Thomas Eckmann schrieb:> Eine richtige Standheizung hat 4-5KW.
Ja, und selbst die braucht je nach Außentemperatur 15-30 Minuten, um die
Scheibe frostfrei zu bekommen.
Ismir Kalt schrieb:> Klaus De lisson schrieb:>> Hausmittel gefällig ?>> Und die sind dann früh gefroren, oder was?>> Na ja, wahrscheinlich war es eine Schnapsidee. Werde dann wohl mal ein> bissel auf eine Webasto sparen..
Da sträuben sich mir glatt die Haare.
Hier also die etwas genauere Anleitung:
Man wird morgens wach und kocht sich nen Kaffee.
gleichzeitig befüllt man die Wärmflashcen und schafft diese ins Auto.
man geht wieder in die Wohnung trink seinen Kaffe und geht ggf. noch
duschen.
man geht wieder zum Auto und alles wird gut.
Gruss Klaus de Lisson
Ismir Kalt schrieb:> wahrscheinlich war es eine Schnapsidee.
Schnaps geht auch. Damit kann man das Eis auf der Windschutzscheibe
auftauen. :-)
Gruss
Harald
Harald Wilhelms schrieb:> Schnaps geht auch. Damit kann man das Eis auf der Windschutzscheibe> auftauen. :-)

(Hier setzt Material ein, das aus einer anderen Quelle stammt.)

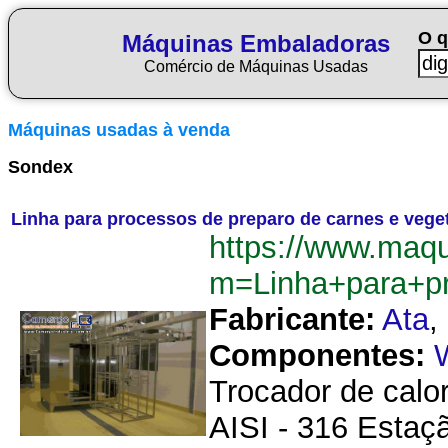
O q
Máquinas Embaladoras
Comércio de Máquinas Usadas
Máquinas usadas à venda
Sondex
Linha para processos de preparo de carnes e vege
https://www.maq
m=Linha+para+p
Fabricante:
Ata
,
Componentes:
Trocador de calo
AISI - 316 Estaç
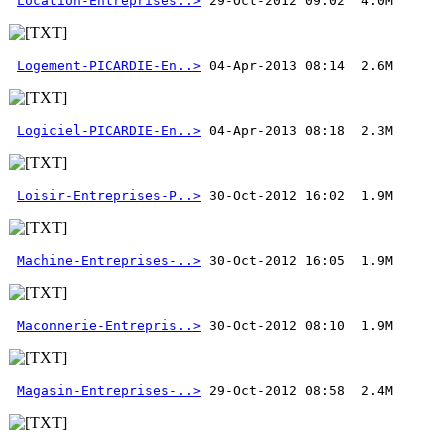
Location-Entreprises..>
Logement-PICARDIE-En..>
Logiciel-PICARDIE-En..>
Loisir-Entreprises-P..>
Machine-Entreprises-..>
Maconnerie-Entrepris..>
Magasin-Entreprises-..>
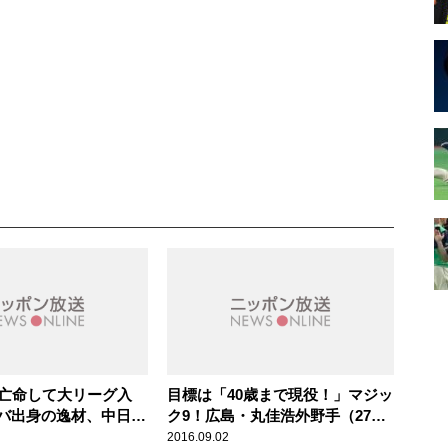
で亡命して大リーグ入
目標は「40歳まで現役！」マジッ
バ出身の逸材、中日・
ク9！広島・丸佳浩外野手（27
シエド外野手（27
歳） スポーツ人間模様
2016.09.02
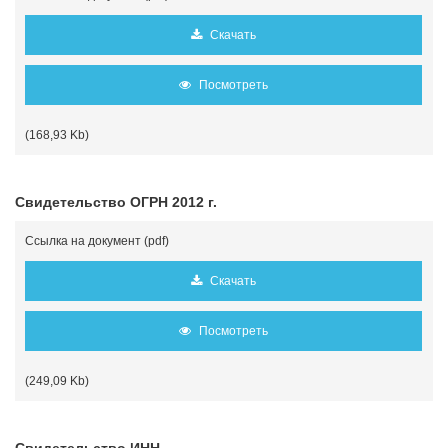
Скачать
Посмотреть
(168,93 Kb)
Свидетельство ОГРН 2012 г.
Ссылка на документ (pdf)
Скачать
Посмотреть
(249,09 Kb)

habe auch schonmal aus Mangel an alternativen ne Flasche Rotwein in den
Scheibenwaschbehälter gekippt. Hat prima funktioniert. .. obwohl...
gut das es keine Polizeikontrolle gab. Da hätte man wieder über den
Ursprung des Duftes diskutieren müssen.
Gruss Klaus
Hi
>habe auch schonmal aus Mangel an alternativen ne Flasche Rotwein in den>Scheibenwaschbehälter gekippt. Hat prima funktioniert.

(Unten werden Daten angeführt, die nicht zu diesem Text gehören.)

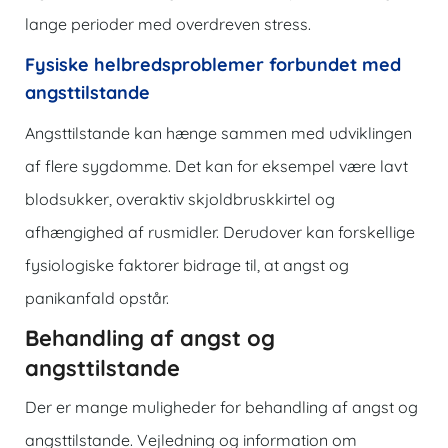
lange perioder med overdreven stress.
Fysiske helbredsproblemer forbundet med
angsttilstande
Angsttilstande kan hænge sammen med udviklingen
af flere sygdomme. Det kan for eksempel være lavt
blodsukker, overaktiv skjoldbruskkirtel og
afhængighed af rusmidler. Derudover kan forskellige
fysiologiske faktorer bidrage til, at angst og
panikanfald opstår.
Behandling af angst og
angsttilstande
Der er mange muligheder for behandling af angst og
angsttilstande. Vejledning og information om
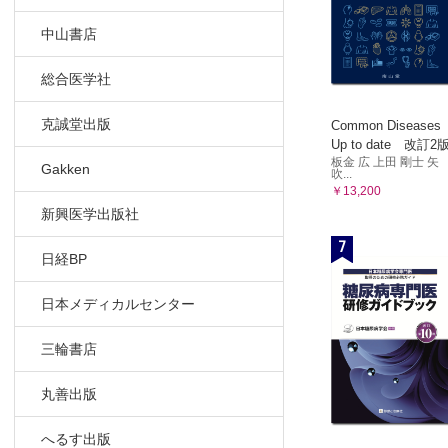
E 拡張術
1 拡張
中山書店
2 メタ
総合医学社
3 イレ
4 ダイ
克誠堂出版
Common Diseases
F PEGで
Up to date 改訂2
1 造設
板金 広 上田 剛士 矢
Gakken
吹...
2 胃瘻
￥13,200
6章 内視鏡
新興医学出版社
1 内視
7
日経BP
2 自動
3 処置
日本メディカルセンター
付録
三輪書店
丸善出版
へるす出版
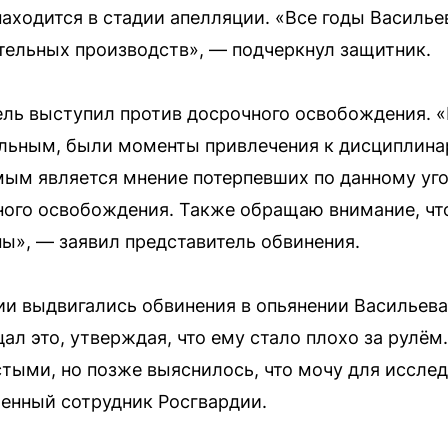
находится в стадии апелляции. «Все годы Василь
тельных производств», — подчеркнул защитник.
ль выступил против досрочного освобождения. «
льным, были моменты привлечения к дисциплинар
ым является мнение потерпевших по данному уго
ого освобождения. Также обращаю внимание, чт
ы», — заявил представитель обвинения.
ии выдвигались обвинения в опьянении Васильева 
ал это, утверждая, что ему стало плохо за рулём
тыми, но позже выяснилось, что мочу для исслед
енный сотрудник Росгвардии.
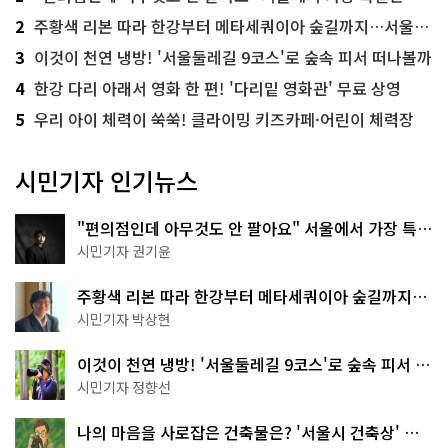
2
주황색 리본 따라 한강부터 메타세쿼이아 숲길까지…서울둘레길 15코스
3
이것이 천연 냉방! '서울둘레길 9코스'로 숲속 피서 떠나볼까
4
한강 다리 아래서 영화 한 편! '다리밑 영화관' 무료 상영
5
우리 아이 체력이 쑥쑥! 클라이밍 키즈카페·어린이 체력장
시민기자 인기뉴스
"편의점인데 아무것도 안 팔아요" 서울에서 가장 특별
한 편의점의 정체
시민기자 권기윤
주황색 리본 따라 한강부터 메타세쿼이아 숲길까지…
서울둘레길 15코스
시민기자 박상현
이것이 천연 냉방! '서울둘레길 9코스'로 숲속 피서 떠
나볼까
시민기자 정향선
나의 마음을 사로잡은 건축물은? '서울시 건축상' 수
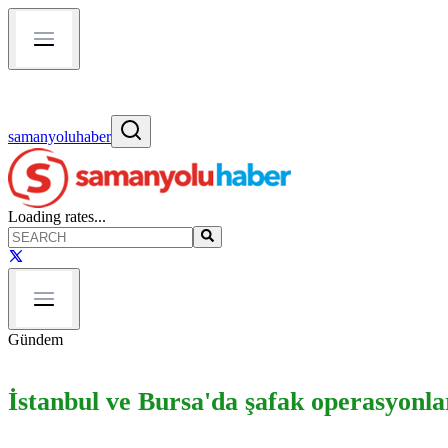
samanyoluhaber
Loading rates...
Gündem
İstanbul ve Bursa'da şafak operasyonlar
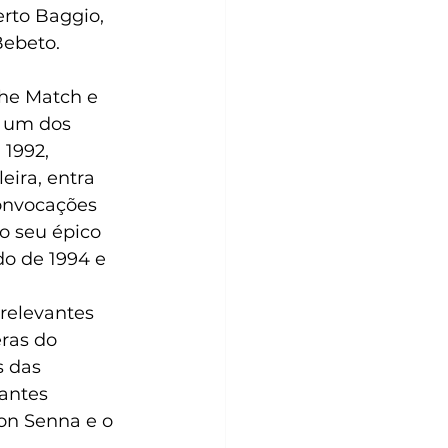
rto Baggio, 
ebeto.  
the Match e 
r um dos 
1992, 
ira, entra 
onvocações 
 o seu épico 
o de 1994 e 
elevantes 
ras do 
 das 
antes 
on Senna e o 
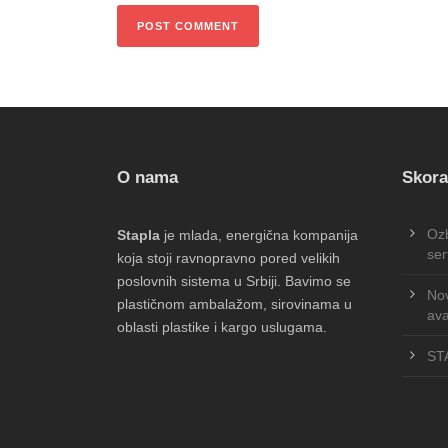
O nama
Skora
Ozb
Stapla
je mlada, energična kompanija
ser
koja stoji ravnopravno pored velikih
poslovnih sistema u Srbiji. Bavimo se
Nov
plastičnom ambalažom, sirovinama u
ava
oblasti plastike i kargo uslugama.
STA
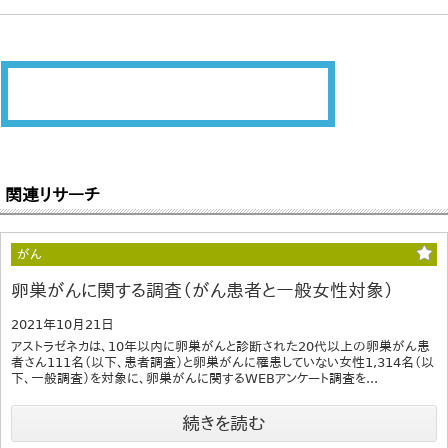
関連リサーチ
がん
卵巣がんに関する調査（がん患者と一般女性対象）
2021年10月21日
アストラゼネカは、10年以内に卵巣がんと診断された20代以上の卵巣がん患
者さん111名（以下、患者調査）と卵巣がんに罹患していない女性1,314名（以
下、一般調査）を対象に、卵巣がんに関するWEBアンケート調査を...
続きを読む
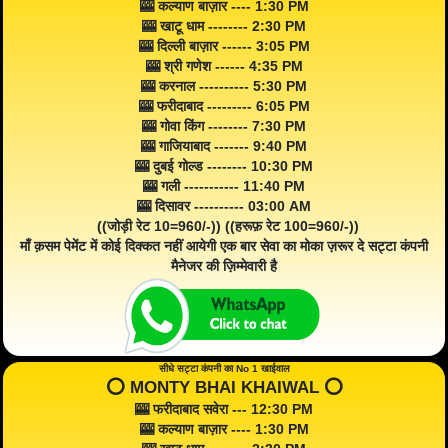
🎰 कल्याण बाज़ार ---- 1:30 PM
🎰 खाटू धाम -------- 2:30 PM
🎰 दिल्ली बाज़ार ------ 3:05 PM
🎰 श्री गणेश ------ 4:35 PM
🎰 करनाल ---------- 5:30 PM
🎰 फरीदाबाद --------- 6:05 PM
🎰 गोवा किंग -------- 7:30 PM
🎰 गाजियाबाद ------- 9:40 PM
🎰 दुबई गोल्ड -------- 10:30 PM
🎰 गली ----------- 11:40 PM
🎰 दिसावर ---------- 03:00 AM
((जोड़ी रेट 10=960/-)) ((हरूफ़ रेट 100=960/-))
माँ क़सम पेमेंट में कोई दिक्कत नहीं आयेगी एक बार सेवा का मोका ज़रूर दे सट्टा कंपनी
मैनेजर की ज़िम्मेवारी है
सीधे सट्टा कंपनी का No 1 खाईवाल
⭕️ MONTY BHAI KHAIWAL ⭕️
🎰 फरीदाबाद सवेरा --- 12:30 PM
🎰 कल्याण बाज़ार ---- 1:30 PM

Ich wusste doch, das man französischen Rotwein zu irgendwas gebrauchen
kann.
MfG Spess
Ich hatte im letzten Winter auswärts ein paar Wochen bei einem Kunden zu
tun. Die Pension war 25 km von der Arbeitsstelle entfernt und das Auto
stand nachts im Freien. Der Wínter war kalt und es gab viel Schnee und
Eis. Leider hat mein Kleinwagen einen sehr effizienten Dieselmotor, der
kaum Abwärme erzeugt und bei kurzen Fahrstrecken im Winter einfach nicht
auf Temperatur kommt (ja, Thermostat ist in Ordnung).
Der Hersteller hat deshalb schon ab Werk serienmäßig einen elektrischen
"Zuheizer" verbaut. Das ist ein PTC-Heizelement, das vor dem
Heizungswärmetauscher im Innenraum sitzt und vom Gebläse durchströmt
wird. Im Prinzip also ein elektrischer Heizlüfter. Er wird aktiviert,
wenn der Temperaturregler ganz nach rechts gedreht wird, wobei das
Motorsteuergerät anhand der aktuellen Generatorbelastung eine von drei
Stufen der Heizleistung auswählt. Abgesichert ist das Teil mit 3 x 40 A.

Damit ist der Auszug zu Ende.